I'm getting the same issue with: HVM: 2.0.19 Bend: 0.2.33 Ubuntu 22.04.4 LTS x86_64 Kernel: 6.5.0-35 CPU: AMD Ryzen 7 5800H GPU: NVIDIA GeForce RTX 3070 Mobile g++: 11.4.0 nvcc: 12.5 nvidia driver: 550.67

This is fascinating as I have a laptop with nearly identical specs that does manage to use the run-cu properly. I have the 5800H on ubuntu 22.04 except it has a 3080 mobile. I am pretty sure the cache on these two chips are identical per @nmay231 inquiry.
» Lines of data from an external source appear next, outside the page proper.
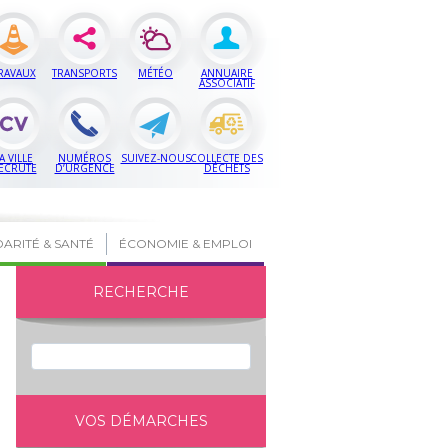
RAVAUX
TRANSPORTS
MÉTÉO
ANNUAIRE
ASSOCIATIF
A VILLE
NUMÉROS
SUIVEZ-NOUS
COLLECTE DES
ECRUTE
D’URGENCE
DÉCHETS
DARITÉ & SANTÉ
ÉCONOMIE & EMPLOI
RECHERCHE
VOS DÉMARCHES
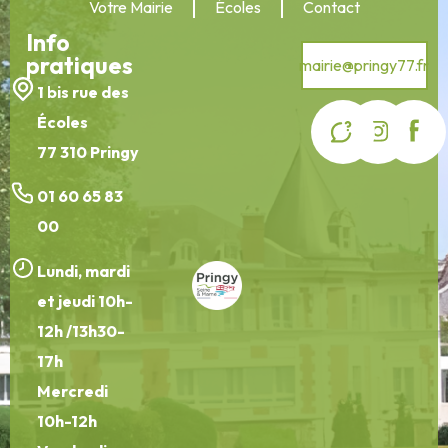
Votre Mairie
Écoles
Contact
Info
pratiques
mairie@pringy77.fr
1 bis rue des
Écoles
77 310 Pringy
01 60 65 83
00
Lundi, mardi
et jeudi 10h-
12h /13h30-
17h
Mercredi
10h-12h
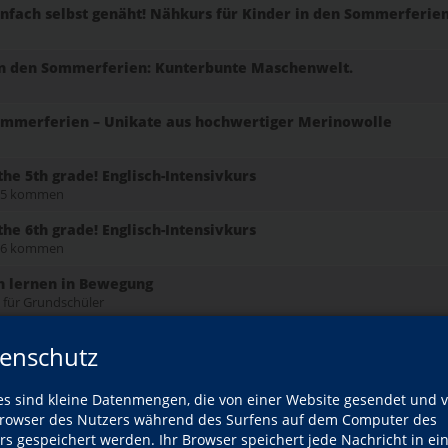
infach selbst genäht! Nähkurs für Kinder in den Sommerferie
in den Sommerferien: Kunterbunte Maschenwelt.
Sommerferien – Unikate aus hochwertiger Merinowolle
the 5th grade! Englisch-Intensivkurs
se 5 kommen
the 6th grade! Englisch-Intensivkurs
se 6 kommen
ch lernen in Bewegung
e für Grundschüler
en Sommerferien - Cupcakes
enschutz
0 bis 12 Jahren
en Sommerferien - Crumble Cookies
es sind kleine Datenmengen, die von einer Website gesendet und 
0 bis 12 Jahren
owser des Nutzers während des Surfens auf dem Computer des
rs gespeichert werden. Ihr Browser speichert jede Nachricht in ei
estaltung für Handy- und Kamerafotografie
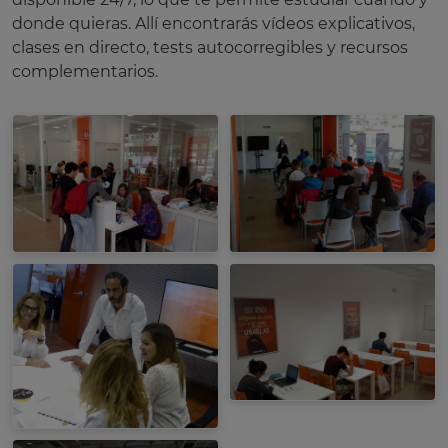
donde quieras. Allí encontrarás vídeos explicativos,
clases en directo, tests autocorregibles y recursos
complementarios.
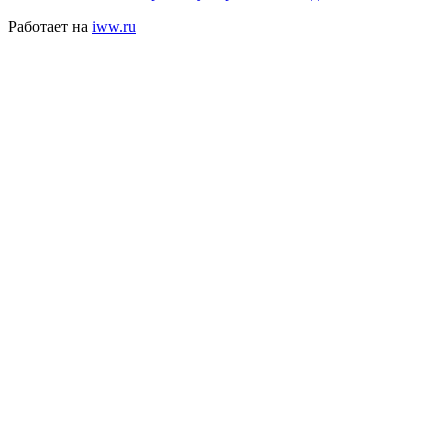
Работает на
iww.ru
Hoping to see some bug fixes here soon!

Same issue here

GTX 1050 Ti (Nvidia Studio driver 551.23)
Intel i5-6400
Windows 10 22H2 (OS Build 19045.4474) --> WSL 2.0.14.0 (Kernel version 5.15.133.1-1) --> Ubuntu 24.04 LTS
g++ 13.2.0
nvcc cuda_12.5.r12.5/compiler.34177558_0
hvm 2.0.18
bend 0.2.27

Hey, I am also facing the same issue. All the dedicated GPU memory gets full. And the process is stuck.

bend 0.2.33
hvm 2.0.19
nvcc V12.5.40
wsl-ubuntu 22.04.3 LTS
gpu NVIDIA GeForce RTX 2060

@Imran-S-heikh I'm not certain if we have the same issue. My Video RAM for the bend/hvm process never went above 100 MiB.

Perhaps we should all make sure we are experiencing the same thing. Here's a very simple program, that shouldn't need much memory. It hangs with bend run-cu. I checked my GPU memory usage with nvtop (98 MiB VRAM, 0% GPU, 102 MiB RAM, 100% on a CPU core).

def main:
  return (1 + 1)

Also, I forgot to mention I did try running run-cu --verbose and this is the output of the program above.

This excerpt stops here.